How to remove javascript from string using python and then parse remaining string to table?

I have this string that i scraped from an unversity website. I want to parse it into a table where each row would consist of strings before and after a colon,":".

This is the string.

'課程中文名稱 Title of Course in Chinese：論文課程英文名稱 Title of Course in English：Thesis (Projects) 應修系級 Major：法律學系博士班2 , 授課教師 Instructor：****** 選修類別 Required/Elective：必全半學年 Whole or Half of the Academic Year：半學年學分 Credit(s)：0 學分時數 Hour(s)：0 小時 (function(window, $) { var sheetID = "1qkUIt6x8ry7F-etZJLMNKmEtDr0mwYdV3RNWw8fmOko", // 試算表代號 gid = "0", // 工作表代號 sql = "select%20B,%20C,%20D,%20E,%20F%20where%20G%20=%20'M6106'", // SQL 語法 callback = "callback"; // 回呼函數名稱 $.getScript("https://spreadsheets.google.com/tq?tqx=responseHandler:" + callback + "&tq=" + sql + "&key=" + sheetID + "&gid=" + gid); window[callback] = function(json) { var rowArray = json.table.rows, colArray = json.table.cols, rowLength = rowArray.length, colLength = colArray.length, html = "", i, j, dataGroup, dataLength, colName = new Array(); for (i = 0; i < colLength; i++) { colName[i] = colArray[i].label.replace(/彈性授課方式\W/g,''); } for (i = 0; i < rowLength; i++) { dataGroup = rowArray[i].c; dataLength = dataGroup.length; for (j = 0; j < dataLength; j++) { if (!dataGroup[j]) { continue; } if(dataGroup[j].v == "Y") html += colName[j] + ","; else if(j == (dataLength - 2) && dataGroup[j].v !== null) html += colName[j] + "-" + dataGroup[j].v + ","; } //if (dataGroup[dataLength - 2].v !== null) { //html += colName[dataLength - 2] + "-" + dataGroup[dataLength - 2].v + ","; //} html = html.substring(0,html.length - 1); html += "
"; } $("#test").html(html); if(html != "") $("#highlight").show(); }; })(window, jQuery); 「請遵守智慧財產權」及「不得非法複製及影印」。授課老師尚未建置課程大綱，若有需要請直接洽該任課教師！'

I tried to remove the javascript from this stack overflow page

An adhoc algorithm that i tried was just iteratively pairing the splitted string by every 2 element. This is the code.

spl = "the string"
spl = [spl[i:i + 2] for i in range(0, len(spl), 2)]

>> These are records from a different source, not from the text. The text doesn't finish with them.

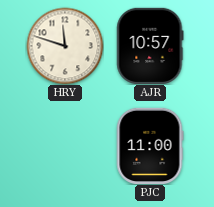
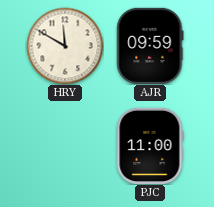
HRY: 11:48 -> 11:50
AJR: 10:57 -> 09:59
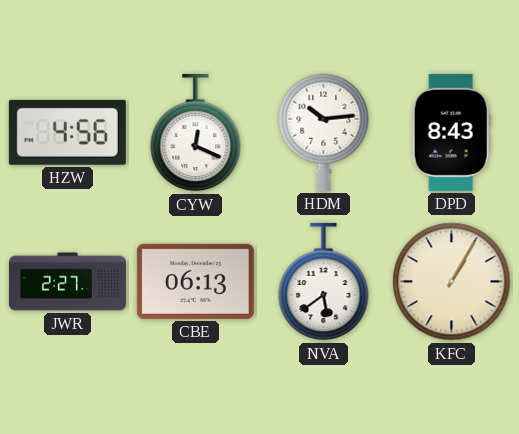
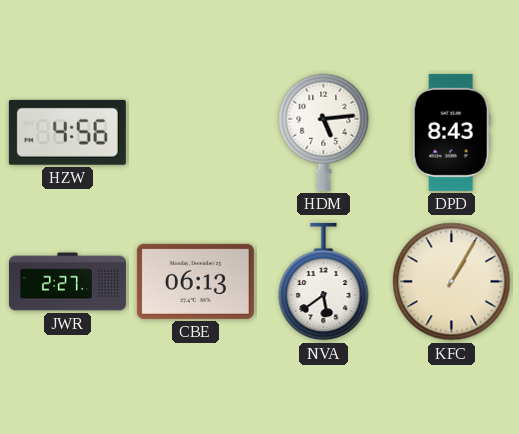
CYW: 12:19 -> none
HDM: 10:14 -> 5:14
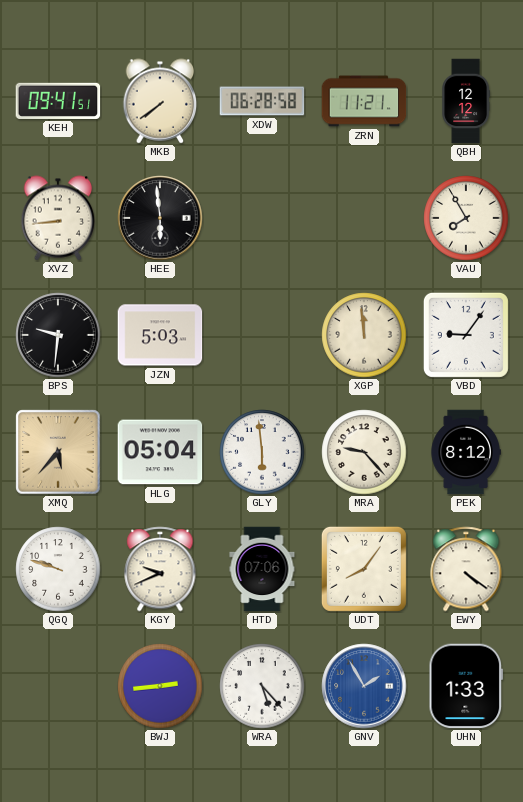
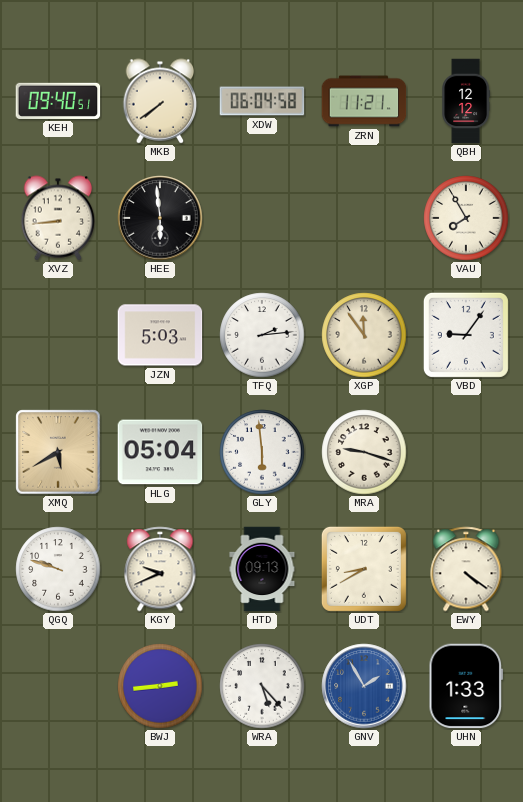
KEH: 09:41 -> 09:40
XDW: 06:28 -> 06:04
BPS: 9:31 -> none
TFQ: none -> 2:14
XGP: 11:59 -> 11:54
XMQ: 5:37 -> 5:40
MRA: 9:23 -> 9:18
PEK: 8:12 -> none
HTD: 07:06 -> 09:13
UDT: 8:06 -> 8:40
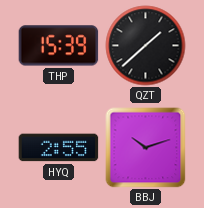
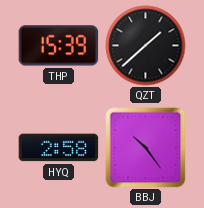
HYQ: 2:55 -> 2:58
BBJ: 10:12 -> 10:24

I do know that i can access alot of data if i execute the javascript from the browser doms. My question is how can i first parse out the javascript then parse the remaining string into a table?

Solution

Try:

import requests
from bs4 import BeautifulSoup

url = "https://sea.cc.ntpu.edu.tw/pls/dev_stud/course_query.queryGuide?g_serial=U1382&g_year=109&g_term=2&show_info=part"
soup = BeautifulSoup(requests.get(url).content, "html.parser")

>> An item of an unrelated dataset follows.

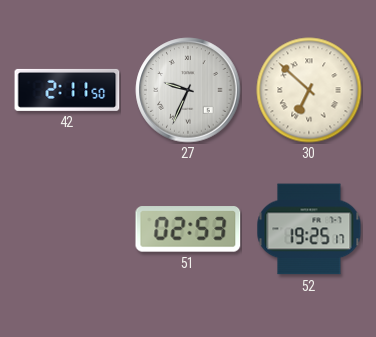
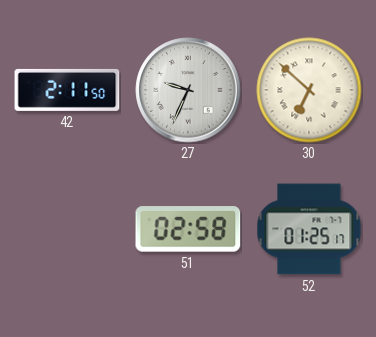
51: 02:53 -> 02:58
52: 19:25 -> 01:25
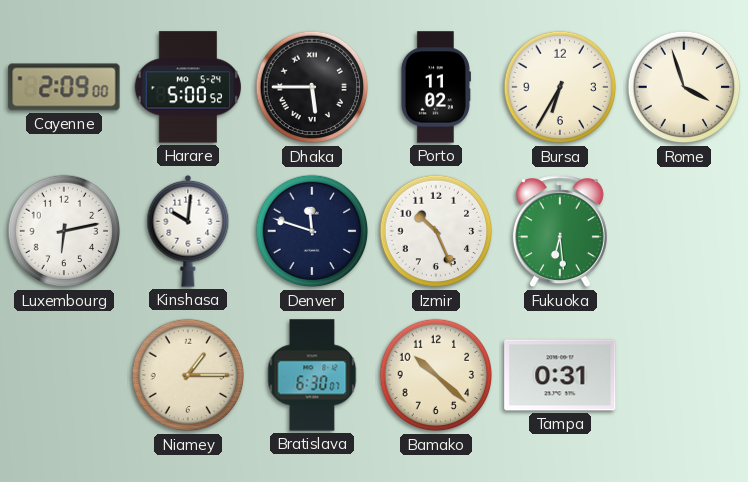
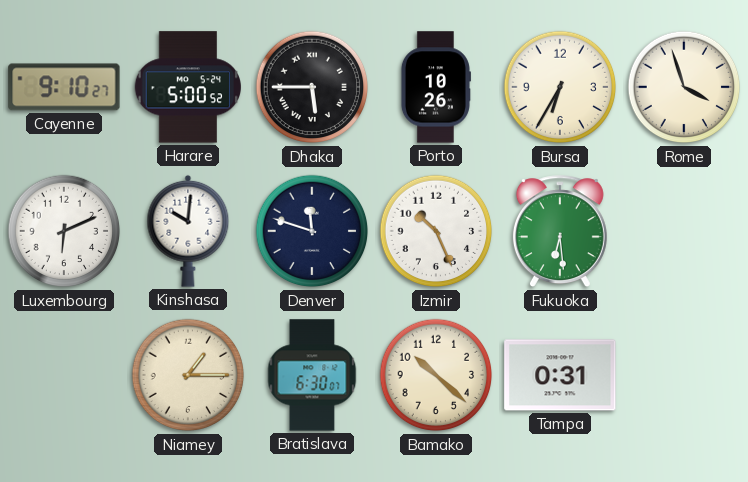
Cayenne: 2:09 -> 9:10
Porto: 11:02 -> 10:26
Luxembourg: 6:13 -> 6:11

for tr in soup.body.table.select("tr"):
    print(tr.get_text(strip=True))
    print("-" * 80)

Prints:

...
--------------------------------------------------------------------------------
課程中文名稱 Title of Course in Chinese：大學英文1B課程英文名稱 Title of Course in English：College English應修系級 Major：語文通識1  ,中國文學系1  ,歷史學系1  ,休閒運動管理學系1  ,法律學系財經法組1  ,法律學系法學組1  ,法律學系司法組1  ,授課教師 Instructor：殷雅玲選修類別 Required/Elective：必向度類別 Classification：全半學年 Whole or Half of the Academic Year：全學年學　　分 Credit(s)：2學分時　　數 Hour(s)：2小時
--------------------------------------------------------------------------------
彈性授課方式：
--------------------------------------------------------------------------------
教師網址 Instructor's Website ：
--------------------------------------------------------------------------------
教師專長 Instructor's Specialty ：英語教學
--------------------------------------------------------------------------------
課綱附檔 Attachments ：
--------------------------------------------------------------------------------
先修科目 Prerequisites：High school English
--------------------------------------------------------------------------------

...and so on.